More evidence needed before cutting rates further, Fed’s Hammack says

It’s no secret that Cleveland Fed President Beth Hammack has earned a spot as perhaps the most hawkish member of the US Federal Reserve since her appointment in 2024, after a career at Goldman Sachs.

Next year, however, he will take a more prominent position to promote those views. The Federal Open Market Committee (FOMC) of the Federal Reserve sets interest rate policy. Among its twelve voting members are four of the Federal Reserve’s eleven district presidents, who serve rotating one-year terms. In 2026, Cleveland Fed chief Hammack will join that group of voters.

“My base case is that we can stay here [with rates] for some period of time, until we have clearer evidence that either inflation is coming back on target or the employment side is weakening more materially,” Hammack told the WSJ over the weekend.

“I take it with a grain of salt,” Hammack said of last week’s November consumer prices report, which showed a surprising drop in the headline inflation rate to 2.7% from 3.1%, with a similar drop for the base rate.

Hammack blamed data distortions due to last fall’s government shutdown, and his own calculation puts the rate closer to the 2.9% or 3.0% that economists had previously forecast.

All things being equal, looser central bank monetary policy is supposed to be good for risky assets like stocks, commodities, and bitcoin. . While that has surely been the case this year for stocks and commodities like gold and silver (all of which are at or near all-time highs), bitcoin has struggled, starting a slide from its own all-time high shortly after the Federal Reserve’s first rate cut in September.

A big break with Waller

Among the finalists to be chosen by President Trump as the next chairman of the Federal Reserve is current Federal Reserve Governor Chris Waller.

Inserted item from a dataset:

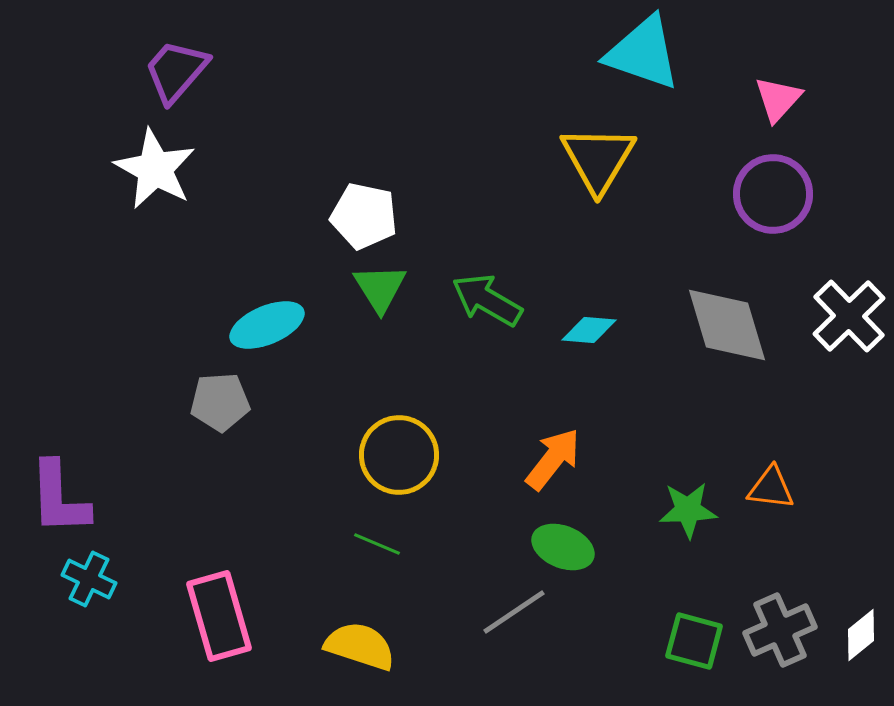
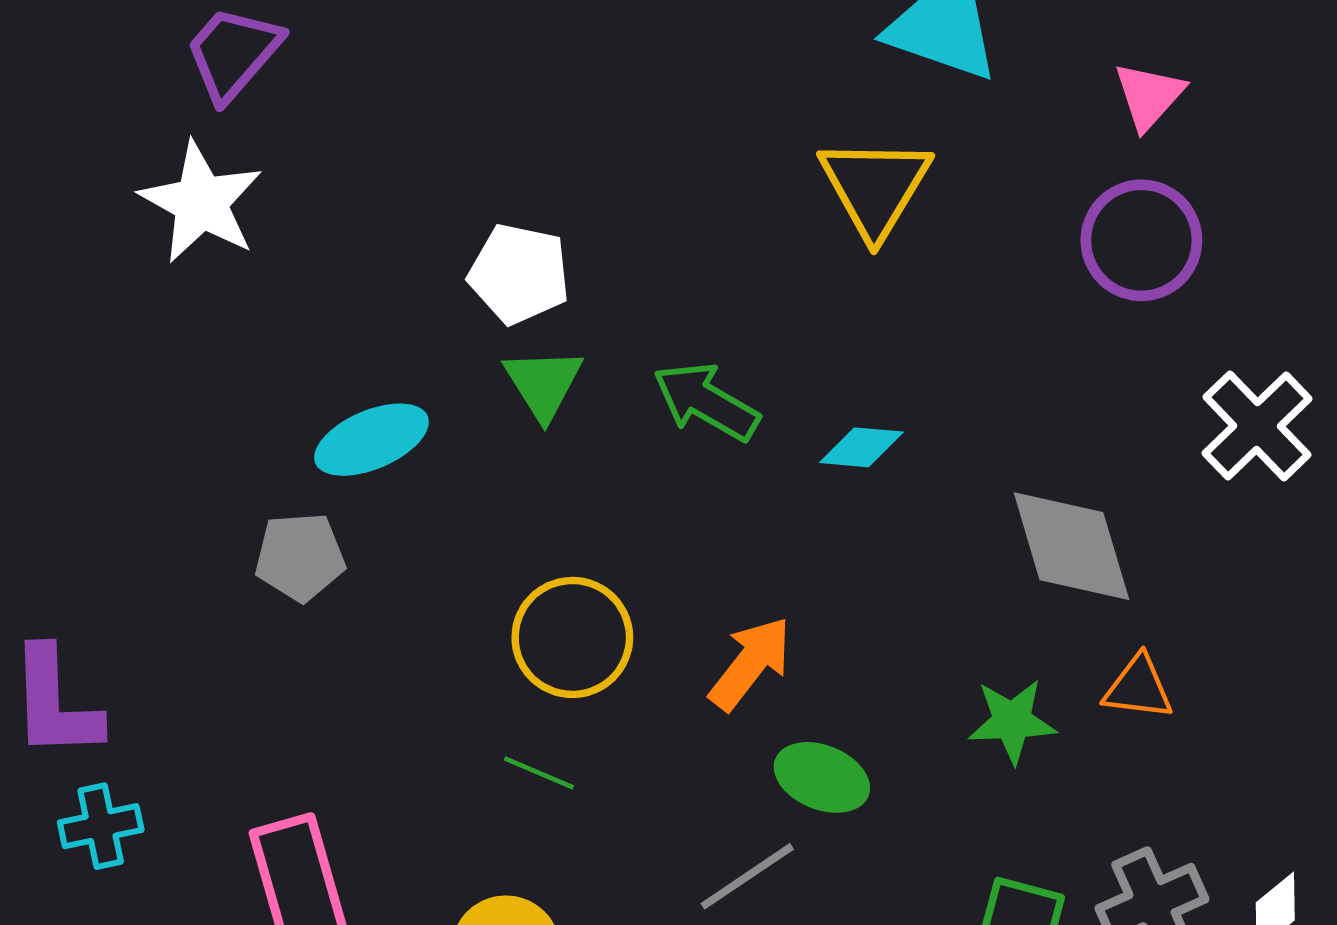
gray diamond: (727, 325) -> (1071, 546), moved
orange arrow: (553, 459) -> (750, 663), moved
cyan cross: (89, 579) -> (101, 826), turned -38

Waller said three days ago that he considers the current 3.5%-3.75% level of the federal funds rate range to be between 50 and 100 basis points above the neutral level, meaning the Fed’s policy remains quite restrictive.

Hammack, however, told the WSJ that the federal funds range today is “a little bit below” the neutral rate, meaning he believes current policy is at least somewhat stimulative.

This is a hugely wide delta between two of the top policymakers in 2026. Wherever rates go in 2026, there are bound to be disagreements in what is typically a unanimous or near-unanimous vote. Whoever ends up chairing the Federal Reserve could have trouble getting the seven votes needed at each meeting to set policy.